It would be six hours later before Neil Armstrong climbed down the lunar module’s ladder to take the first step any person had done on the surface of the moon. At Mister Boomer’s house, a collective sigh and a grin came over his family when the Eagle touched down. His mother prepared dinner in the intervening time. It was a rare occasion when the television was left on while the family ate, but this was no ordinary Sunday, and no one wanted to miss a minute. Once dinner was consumed, the family all retired back to the living room to watch the coverage. Finally, the time came, and Mister B’s family watched a scratchy black & white picture of Neil Armstrong stepping off the ladder to utter his now famous quote, which he maintained throughout his life was misquoted due to a gap in the voice transmission. His correct quote added an “a,” to be ,“That’s one small step for a man, one giant leap for mankind.”

In 2006, NASA scientists analyzed the audio recordings of the moment, and found evidence of a 35-millisecond blip between “for” and “man,” long enough to have contained the missing “a.”

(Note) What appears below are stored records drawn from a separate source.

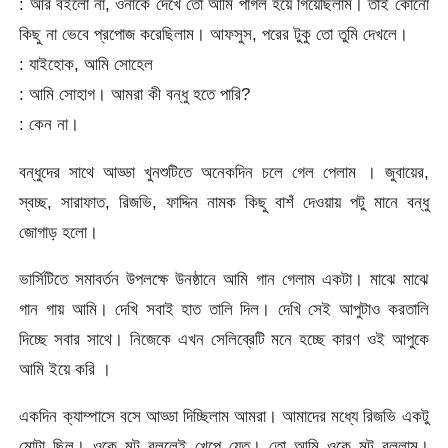
: আর বইলো না, ওনাকে দেখে তো আমি পাগল হয়ে গিয়েছিলাম। তাই কোনো
কিছু না ভেবে প্রপোজ করেছিলাম। আফসুস, পরের টুকু তো তুমি দেখলে।
: যাইহোক, আমি সোহেল
: আমি সোহাগ। আমরা কী বন্ধু হতে পারি?
: কেন না।
বন্ধুদের সাথে আড্ডা খুনশুটিতে অনেকদিন চলে গেল পেলাম । জুবায়ের,
স্বচ্ছ, সারাফাত, রিজভি, ফাদ্দিন নামক কিছু বাশঁ দেওয়ায় পটু মানে বন্ধু
জোগাড় হলো।
ভার্সিটিতে সমাবর্তন উপলক্ষে উনষ্ঠানে আমি গান গেলাম একটা। মাঝে মাঝে
গান গায় আমি। দেখি সবাই হাত তালি দিল। দেখি সেই আপুটাও করতালি
দিচ্ছে সবার সাথে। নিজেকে এখন সেলিব্রেটি মনে হচ্ছে কারণ ওই আপুকে
আমি ইয়ে করি ।
একদিন ক্যাম্পাসে বসে আড্ডা দিচ্ছিলাম আমরা। আমাদের মধ্যে রিজভি একটু
মোটা ছিল। ওকে মটু বললেই খেপে যেত। তো আমি ওকে মটু বললাম।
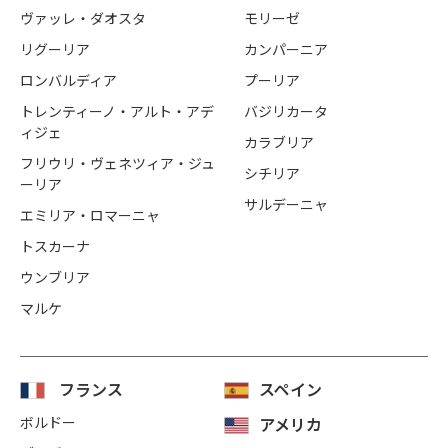
ヴァッレ・ダオスタ
モリーゼ
リグーリア
カンパーニア
ロンバルディア
プーリア
トレンティーノ・アルト・アデ
バジリカータ
ィジェ
カラブリア
フリウリ・ヴェネツィア・ジュ
シチリア
ーリア
サルデーニャ
エミリア・ロマーニャ
トスカーナ
ウンブリア
マルケ
フランス
スペイン
ボルドー
アメリカ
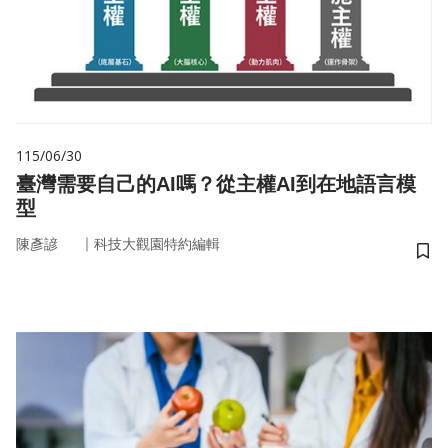
115/06/30
臺灣需要自己的AI嗎？從主權AI到在地語言模
型
｜
陳彥諺
科技大觀園特約編輯
儲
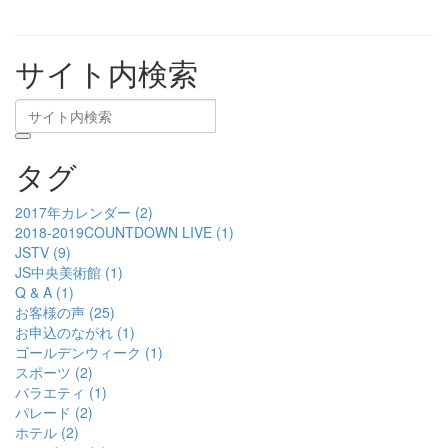
サイト内検索
タグ
2017年カレンダー (2)
2018-2019COUNTDOWN LIVE (1)
JSTV (9)
JS中央美術館 (1)
Q & A (1)
お客様の声 (25)
お申込のながれ (1)
ゴールデンウィーク (1)
スポーツ (2)
バラエティ (1)
パレード (2)
ホテル (2)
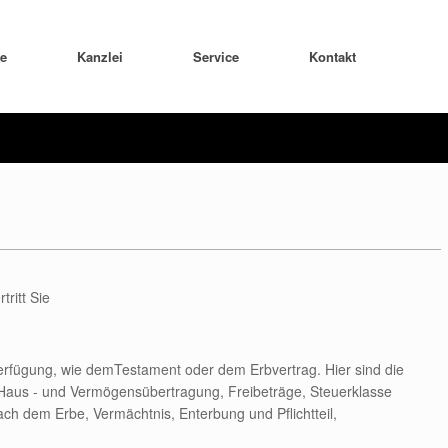
te
Kanzlei
Service
Kontakt
tritt Sie
n Verfügung, wie demTestament oder dem Erbvertrag. Hier sind die
aus - und Vermögensübertragung, Freibeträge, Steuerklasse
ch dem Erbe, Vermächtnis, Enterbung und Pflichtteil,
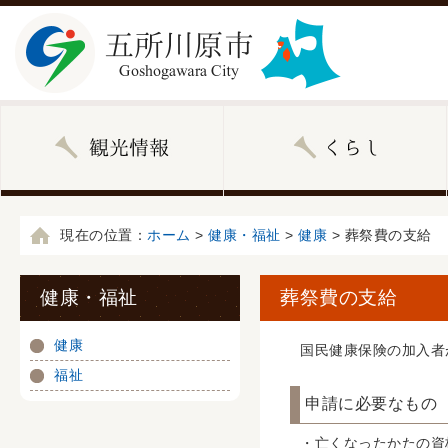
現在の位置：
ホーム
>
健康・福祉
>
健康
> 葬祭費の支給
健康・福祉
葬祭費の支給
健康
国民健康保険の加入者
福祉
申請に必要なもの
・亡くなったかたの資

Brother Boomer recently told Mister B that he was so fascinated by the Space Race that he wanted to make his career in aeronautics, with a goal of working on space vehicles. Unable to gain access to relevant college courses in his area, he became a mechanical engineer instead. How many times did that story of inspiration repeat itself to shape the careers of other boomers?

There are many historical events that occurred during the boomer years, but the moon landing has to be at or near the top of the list. As a result, every boomer can answer, “Where were you when men walked on the moon?”

What’s your moon story, boomers?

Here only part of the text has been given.